What are the key intracellular, transmembrane, and extracellular proteins associated with the sarcolemma?

Answer 16

Dystrophin, Dystrophin Associated Complex (2 dystroglycan, 5 sarcoglycan), and Merosin. Dystrophin is intracellular and is connected to cytoskeleton actin by its C-terminus. The N-terminus connects to B-dystroglycan, one of the two dystroglycans in the seven-member, transmembrane Dystrophin Associated Complex. Dystroglycan is bound to Merosin, the alpha2 chain of the basement membrane protein laminin 2.

Question 17

What diseases are defects in the trans-sarcolemma protein chain associated with?

Answer 17

Defects in this chain cause progressive muscle damage and muscular dystrophy. Dystrophin defects - Duchenne’s and Becker’s syndrome. Sarcoglycan defects - limb girdle dystrophies. Merosin defects - some congenital muscular dystrophies.

Question 18

What characterizes Type 1 muscle fibers?

Answer 18

Type 1, (slow-red) muscle fibers are rich in oxidative enzymes, mitochondria, myoglobin, and lipid. Capable of protracted slow action and clonic activity.

Question 19

What characterizes Type 2 muscle fibers?

Answer 19

Type 2, (fast-white) muscle fibers are rich in glycogen and glycolytic enzymes. Capable of fast, powerful, tonic contractions.

Question 20

How are Type 1 and 2 muscle fibers distributed in normal muscle?

Answer 20

Type 1 and 2 fibers are intermixed in all muscles.

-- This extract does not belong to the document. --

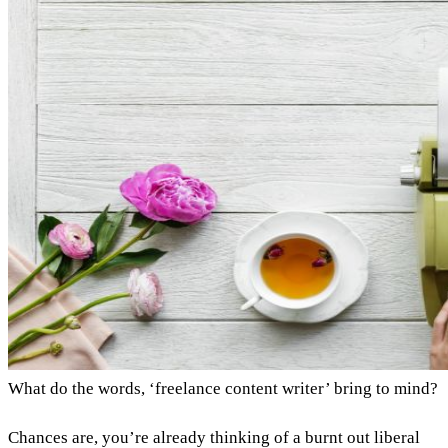
What do the words, ‘freelance content writer’ bring to mind?
Chances are, you’re already thinking of a burnt out liberal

Type is determined by innervation. All muscle fibers innervated by the same neuron are of the same type.

Question 21

What muscle changes occur with denervation?

Answer 21

Denervation atrophy results in distal weakness and muscle atrophy. Serum CK is normal (no muscle damage). Characteristic EMG changes.

Question 22

What muscle changes occur with myopathies?

Answer 22

Myopathies are diseases that damage muscle fibers directly. Characterized by muscle weakness, elevated CK, and characteristic EMG changes.

Question 23

What is the process of Wallerian degeneration?

Answer 23

After the axon is transected, the distal region degenerates, the soma undergoes central chromatolysis, and schwann cells distal to the transection proliferate and begin remyelinating the new neuron.

Question 24

What is the process of segmental demyelination?

Answer 24

Segmental demyelination is the breakdown and loss of myelin over a few segments. The axon remains intact and no changes are made in the neuronal body. Loss of saltatory conduction results in a decrease of conduction velocity and conduction block. Deficits develop rapidly but are also reversible due to schwann cell regeneration.